The “me” meme is all about promoting the primacy of the individual. The customer is a stand-alone organism with no tribe or community. Relationships are irrelevant. This is why magazine covers always feature single, isolated bodies, Photoshopped to perfection. There’s no background, no habitat and thus, no life-support. It’s all about me and it’s all about you, but it’s never about us.

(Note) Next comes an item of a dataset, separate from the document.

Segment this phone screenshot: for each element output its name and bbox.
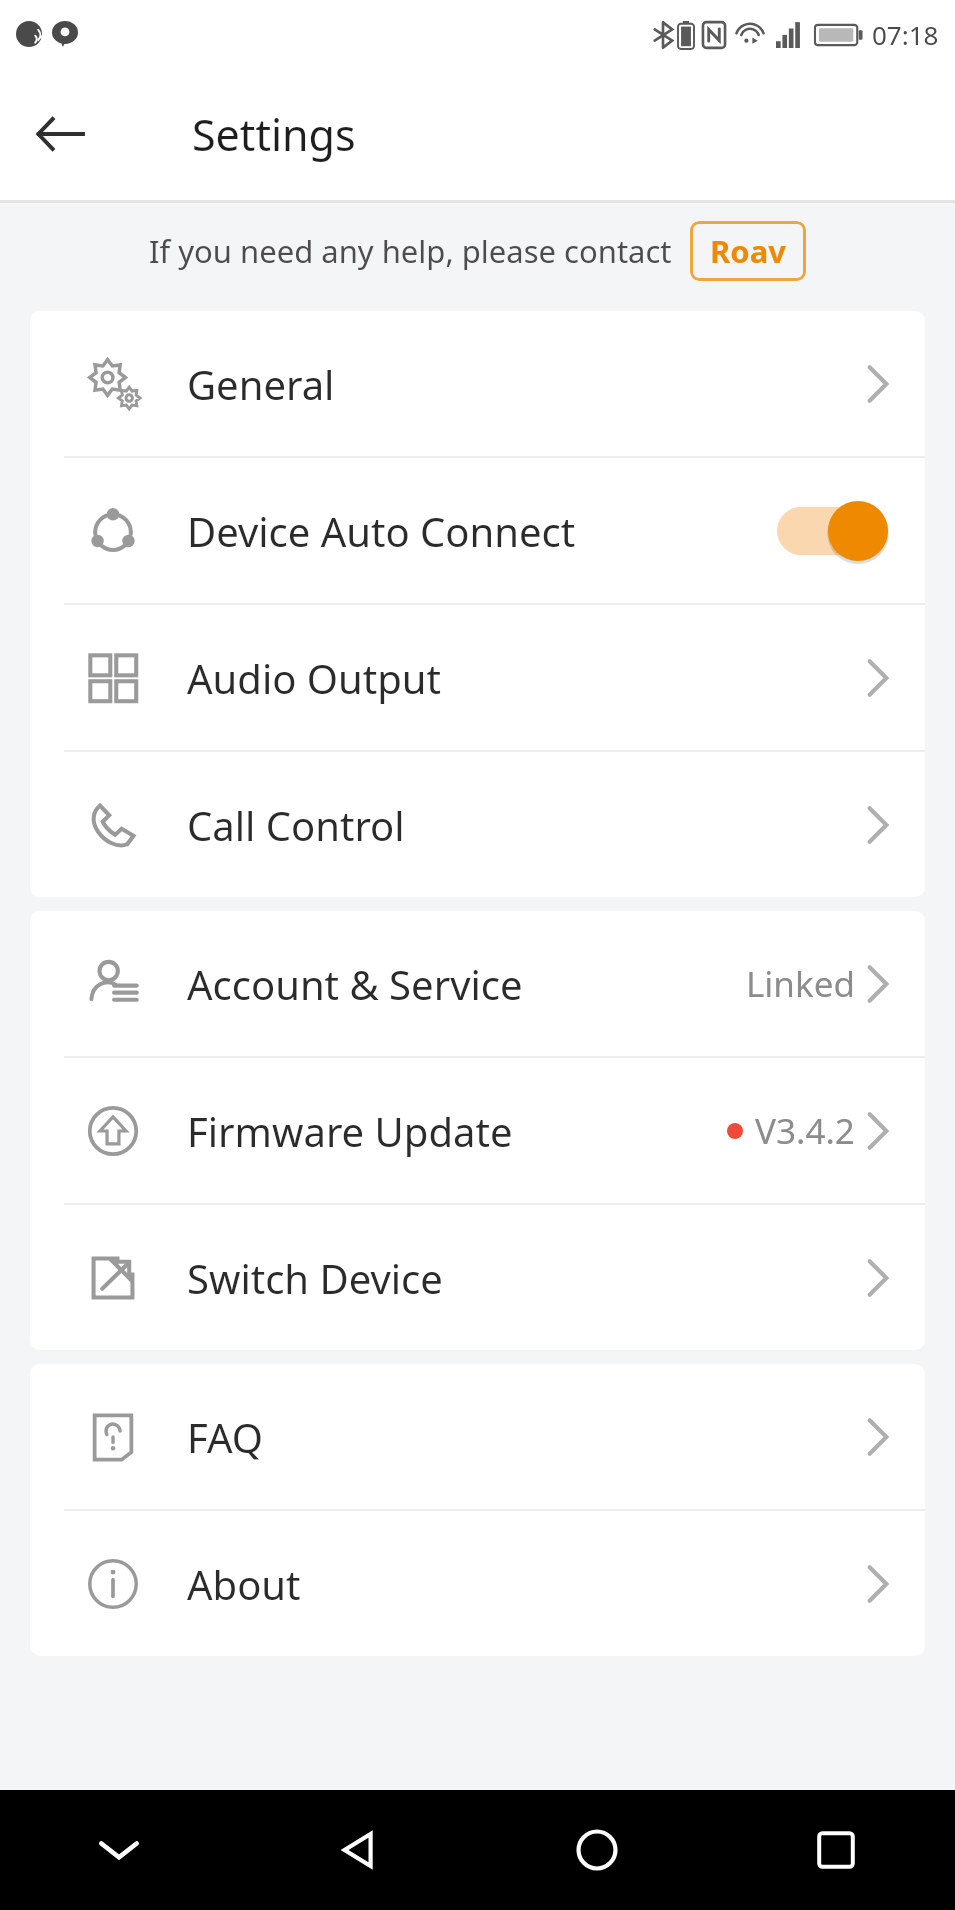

Now, unlike this author, I have a weak spot for weird body mod subcultures. I’d rather see a little extremism than the tiresome mantra that the body is a lovely gift au naturel from the Great Spaghetti Monster and should thus in no way be decorated or modified. And maybe that’s just because I love my purple hair even though it may give me cancer in a few decades. (Although I only own one pair of high heeled shoes, which would be properly described as “kitten heels” aka “wuss heels”. They are extracted for special occasions once a year, whether I need to or not.)
So it’s not necessarily the body mod component that troubles me. I say have fun with it.
What’s particularly insightful about this post is that it captures two things:
- That much of the behaviour and mindset required to accomplish the goals valued by the physique-industrial complex are patently antithetical to health and true, holistic wellbeing.
- That it is a profoundly me-centric pursuit to the exclusion of any notion of relational existence or community.
Should you care how you look? Absolutely. Otherwise you end up wearing old newspapers and not showering. Should this caring completely displace life-affirming, truly wellness-oriented behaviours and cognitive structures? No way. Carving away the body is not joy, although it is an interesting science project. Training hard, eating to fuel good things and optimize the body’s natural processes, pushing one’s physical performance limits because it inspires aliveness and a sense of connection to existence — that is worth exercising for.